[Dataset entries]

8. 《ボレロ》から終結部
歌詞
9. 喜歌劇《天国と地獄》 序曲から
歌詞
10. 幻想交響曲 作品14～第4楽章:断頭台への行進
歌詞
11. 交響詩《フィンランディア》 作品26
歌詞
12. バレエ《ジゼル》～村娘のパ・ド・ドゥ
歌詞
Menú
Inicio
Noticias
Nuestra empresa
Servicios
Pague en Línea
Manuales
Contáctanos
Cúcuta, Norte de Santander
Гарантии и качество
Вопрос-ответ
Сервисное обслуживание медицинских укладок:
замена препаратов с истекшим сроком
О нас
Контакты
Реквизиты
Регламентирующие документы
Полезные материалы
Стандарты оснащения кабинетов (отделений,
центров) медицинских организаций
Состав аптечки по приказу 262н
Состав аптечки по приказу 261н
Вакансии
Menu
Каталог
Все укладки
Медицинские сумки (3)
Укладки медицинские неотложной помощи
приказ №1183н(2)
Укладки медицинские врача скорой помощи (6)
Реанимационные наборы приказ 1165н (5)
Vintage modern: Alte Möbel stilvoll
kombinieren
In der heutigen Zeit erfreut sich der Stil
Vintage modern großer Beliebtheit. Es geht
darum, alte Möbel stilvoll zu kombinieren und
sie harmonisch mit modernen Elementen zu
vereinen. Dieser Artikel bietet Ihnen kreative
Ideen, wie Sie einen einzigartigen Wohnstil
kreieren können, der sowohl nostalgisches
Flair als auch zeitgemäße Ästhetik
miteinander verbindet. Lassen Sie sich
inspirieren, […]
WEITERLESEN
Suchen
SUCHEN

==

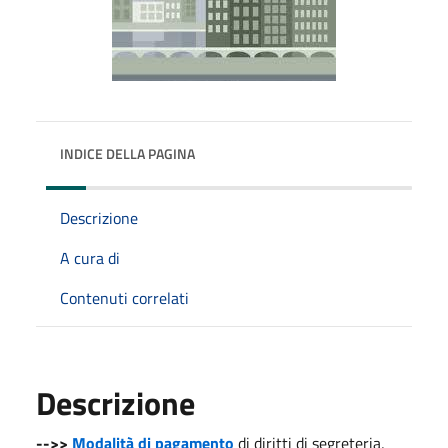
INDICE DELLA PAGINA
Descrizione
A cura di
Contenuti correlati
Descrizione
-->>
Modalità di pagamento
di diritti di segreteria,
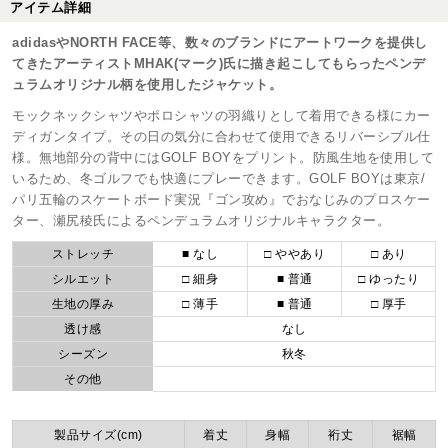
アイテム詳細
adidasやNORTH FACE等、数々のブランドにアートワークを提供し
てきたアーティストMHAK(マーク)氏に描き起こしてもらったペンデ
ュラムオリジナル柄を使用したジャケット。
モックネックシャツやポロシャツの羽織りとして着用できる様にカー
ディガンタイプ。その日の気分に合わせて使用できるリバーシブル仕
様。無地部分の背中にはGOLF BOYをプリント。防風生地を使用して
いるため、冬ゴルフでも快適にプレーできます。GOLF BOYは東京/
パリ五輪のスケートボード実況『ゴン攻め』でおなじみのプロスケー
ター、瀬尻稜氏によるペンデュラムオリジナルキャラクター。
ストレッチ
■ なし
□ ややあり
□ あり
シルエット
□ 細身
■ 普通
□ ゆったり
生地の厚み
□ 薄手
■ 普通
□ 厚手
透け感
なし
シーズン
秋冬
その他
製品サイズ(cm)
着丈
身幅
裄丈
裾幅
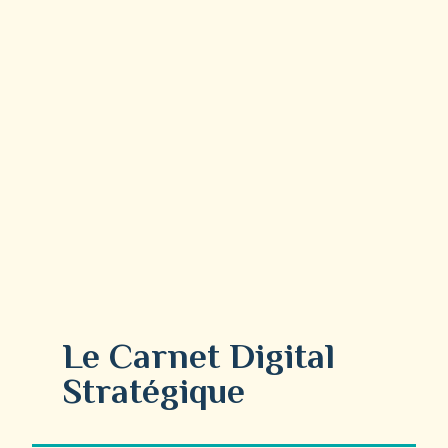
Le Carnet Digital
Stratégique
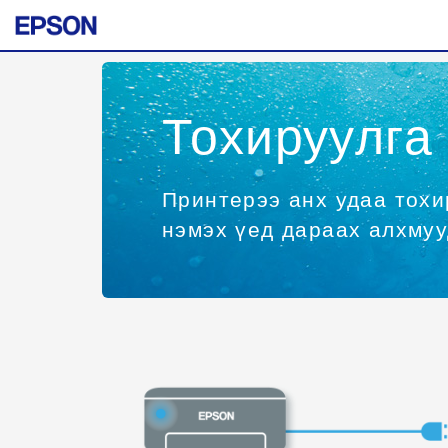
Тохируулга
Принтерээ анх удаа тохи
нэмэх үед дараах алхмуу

--

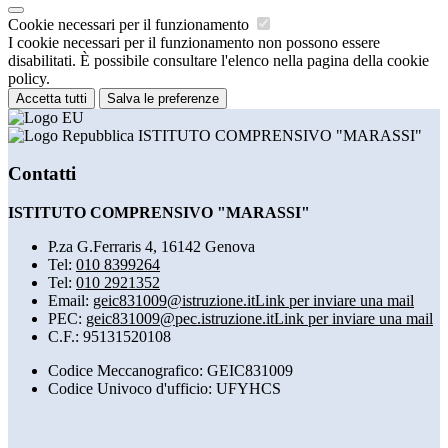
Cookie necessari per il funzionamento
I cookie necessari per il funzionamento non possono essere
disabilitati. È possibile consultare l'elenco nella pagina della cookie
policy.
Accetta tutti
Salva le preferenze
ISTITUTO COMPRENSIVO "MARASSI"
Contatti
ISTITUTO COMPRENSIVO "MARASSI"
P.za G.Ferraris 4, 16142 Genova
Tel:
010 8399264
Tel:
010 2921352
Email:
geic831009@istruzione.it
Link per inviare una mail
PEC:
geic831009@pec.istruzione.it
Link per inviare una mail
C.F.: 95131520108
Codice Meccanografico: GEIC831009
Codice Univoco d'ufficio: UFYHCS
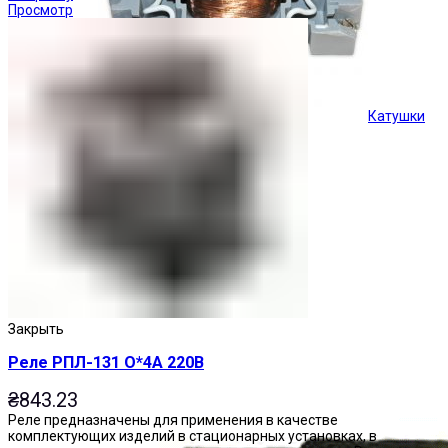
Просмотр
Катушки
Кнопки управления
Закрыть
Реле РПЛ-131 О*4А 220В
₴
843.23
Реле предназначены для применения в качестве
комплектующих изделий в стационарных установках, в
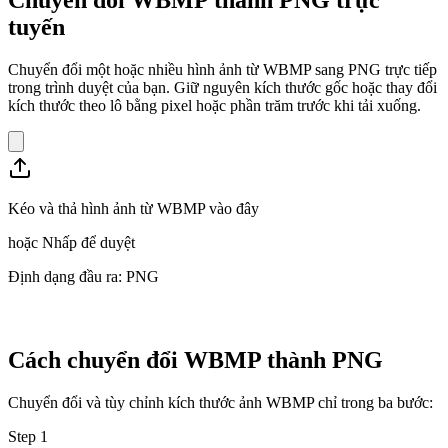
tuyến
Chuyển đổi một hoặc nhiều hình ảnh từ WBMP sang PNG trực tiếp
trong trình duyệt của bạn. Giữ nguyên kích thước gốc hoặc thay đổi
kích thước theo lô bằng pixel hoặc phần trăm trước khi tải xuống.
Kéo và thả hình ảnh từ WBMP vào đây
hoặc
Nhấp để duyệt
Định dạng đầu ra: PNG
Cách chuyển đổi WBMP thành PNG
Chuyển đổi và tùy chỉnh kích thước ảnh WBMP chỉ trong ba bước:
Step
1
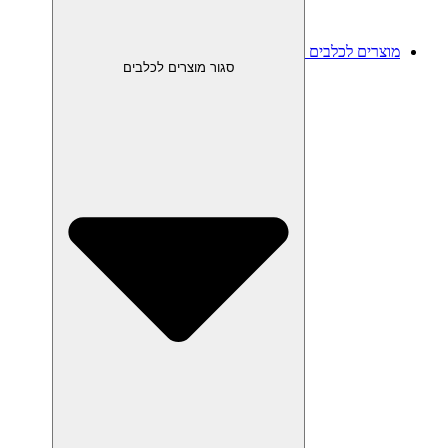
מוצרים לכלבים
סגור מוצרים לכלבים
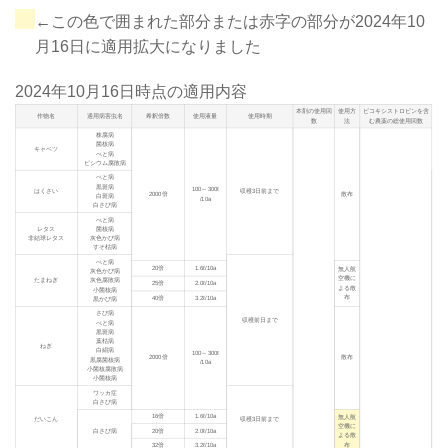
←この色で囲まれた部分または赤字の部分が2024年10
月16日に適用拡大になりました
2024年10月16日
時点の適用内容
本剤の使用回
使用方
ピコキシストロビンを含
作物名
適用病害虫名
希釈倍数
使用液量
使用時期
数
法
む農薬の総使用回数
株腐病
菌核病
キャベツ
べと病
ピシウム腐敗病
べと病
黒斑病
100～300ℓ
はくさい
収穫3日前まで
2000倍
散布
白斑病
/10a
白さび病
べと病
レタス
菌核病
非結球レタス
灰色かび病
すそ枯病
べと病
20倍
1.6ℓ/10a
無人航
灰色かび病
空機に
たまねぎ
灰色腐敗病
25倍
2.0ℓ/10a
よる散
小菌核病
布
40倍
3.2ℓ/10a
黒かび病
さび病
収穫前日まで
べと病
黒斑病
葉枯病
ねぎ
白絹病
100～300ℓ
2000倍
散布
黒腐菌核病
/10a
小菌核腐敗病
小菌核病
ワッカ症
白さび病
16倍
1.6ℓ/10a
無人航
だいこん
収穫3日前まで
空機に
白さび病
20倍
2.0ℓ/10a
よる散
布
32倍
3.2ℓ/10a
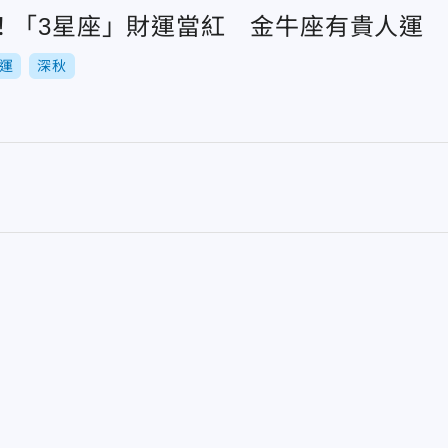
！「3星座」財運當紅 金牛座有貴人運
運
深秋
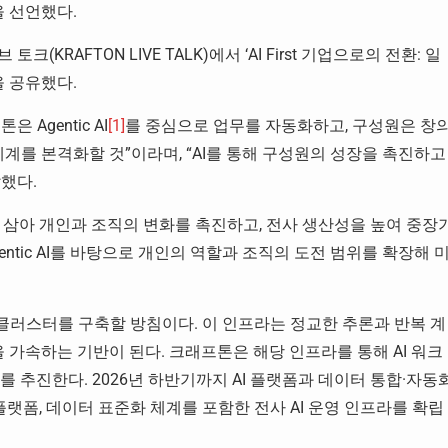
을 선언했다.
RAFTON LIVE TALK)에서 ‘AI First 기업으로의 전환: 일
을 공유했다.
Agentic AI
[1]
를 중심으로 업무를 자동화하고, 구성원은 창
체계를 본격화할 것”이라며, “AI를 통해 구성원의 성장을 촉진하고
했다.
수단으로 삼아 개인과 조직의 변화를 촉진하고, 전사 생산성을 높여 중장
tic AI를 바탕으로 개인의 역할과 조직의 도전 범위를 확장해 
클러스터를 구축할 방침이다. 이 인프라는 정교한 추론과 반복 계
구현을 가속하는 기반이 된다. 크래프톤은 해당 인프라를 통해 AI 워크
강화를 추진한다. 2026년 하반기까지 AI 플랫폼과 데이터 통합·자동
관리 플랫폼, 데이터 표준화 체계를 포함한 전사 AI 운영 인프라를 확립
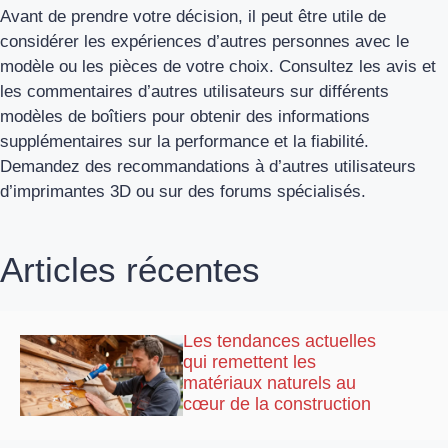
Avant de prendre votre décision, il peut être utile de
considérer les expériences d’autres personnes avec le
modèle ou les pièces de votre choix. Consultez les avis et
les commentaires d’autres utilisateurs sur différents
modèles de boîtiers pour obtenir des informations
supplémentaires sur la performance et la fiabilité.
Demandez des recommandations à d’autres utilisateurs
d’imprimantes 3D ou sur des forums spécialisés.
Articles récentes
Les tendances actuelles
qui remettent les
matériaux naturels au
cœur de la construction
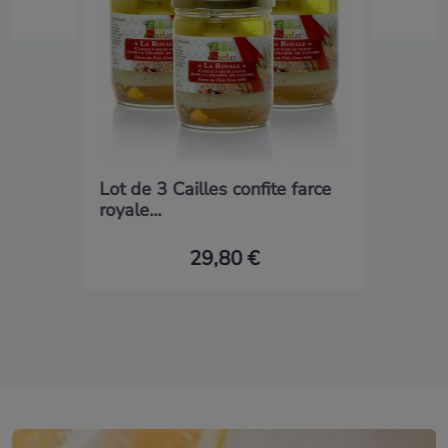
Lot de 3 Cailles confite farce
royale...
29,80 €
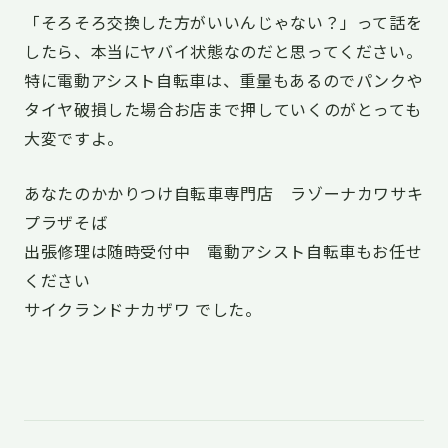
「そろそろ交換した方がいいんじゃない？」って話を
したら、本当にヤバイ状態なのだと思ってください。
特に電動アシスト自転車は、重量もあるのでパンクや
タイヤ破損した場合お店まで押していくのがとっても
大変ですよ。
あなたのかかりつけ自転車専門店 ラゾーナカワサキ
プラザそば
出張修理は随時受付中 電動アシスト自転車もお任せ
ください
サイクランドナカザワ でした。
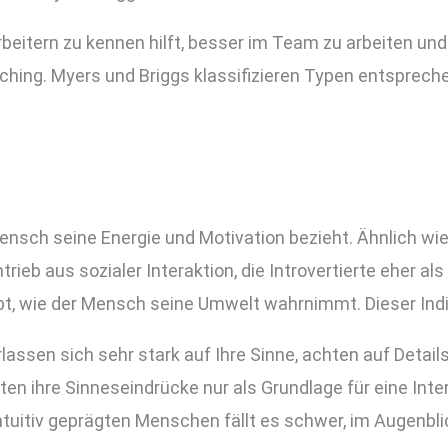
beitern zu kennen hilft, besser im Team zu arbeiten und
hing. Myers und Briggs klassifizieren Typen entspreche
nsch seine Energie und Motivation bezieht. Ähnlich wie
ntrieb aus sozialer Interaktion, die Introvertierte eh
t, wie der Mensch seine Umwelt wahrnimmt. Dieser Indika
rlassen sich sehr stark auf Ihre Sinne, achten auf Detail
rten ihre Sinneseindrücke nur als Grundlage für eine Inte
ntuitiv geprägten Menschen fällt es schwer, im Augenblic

▶ _Activity_: What you return must be an exact retyping of the lines above starting at the line with "Принтерээ анх удаа тохи" and ending at the line with "нэмэх үед дараах алхмуу", and nothing besides.

▶ _Response box_:
Принтерээ анх удаа тохи
нэмэх үед дараах алхмуу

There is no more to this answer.